Elsewhere, the smattering of black-vs.-Latino killings usually involve motives identical to those driving same-race killings.
In
77th Street Division, for example, a traditionally black Crip gang had
welcomed a Latino into their midst, said Radtke, the 77th Street
detective. The Latino Crip was later killed as the result of in-house
gang argument.
In Newton Division, a black man killed a Latino
neighbor in a dispute over loud music, and a Latino man killed a black
acquaintance who had criticized his parenting style. There also have
been recent black/Latino killings arising from narcotics deals,
robberies, parties, insults and fights over women--all garden-variety
motives common to same-race murders.
The fact that homicide
seldom crosses racial lines here is not unique to L.A. Nationally,
whites mostly kill whites, blacks mostly kill blacks, etc. It's been
that way for a long time, both here and in the rest of the nation.

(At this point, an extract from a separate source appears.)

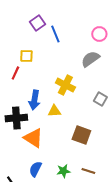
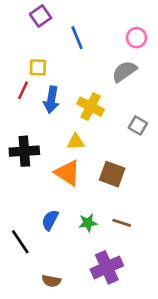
purple square: (37, 23) -> (41, 16), moved
blue arrow: (34, 100) -> (51, 100), moved
orange triangle: (33, 138) -> (68, 173), moved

“When you look at the trends, you don’t see tremendous change,” said
Marianne Zawitz, statistician with the federal Bureau of Justice
Statistics.
Concern is warrantedStill, there’s reason for concern, Radtke says.
Racial
strife is rampant in prisons, he says, and drug-market competition
between Latino gangs and black gangs could someday come to a head.
Black
gangs are shrinking as Latino ones grow, he says, and while a balance
of power may be keeping the status quo in place for now, authorities
should keep watch. “I’m actually glad there has been such a response to
the Harbor case,” Radtke says. Gangs that provoke racial conflict
“should have the full force of the government on them.”
But
other investigators are frustrated by what they call over-hyped stories
of rising violence between races. “Crime here is race on race,” says
Barling, the Watts detective. “The politicians always miss it.”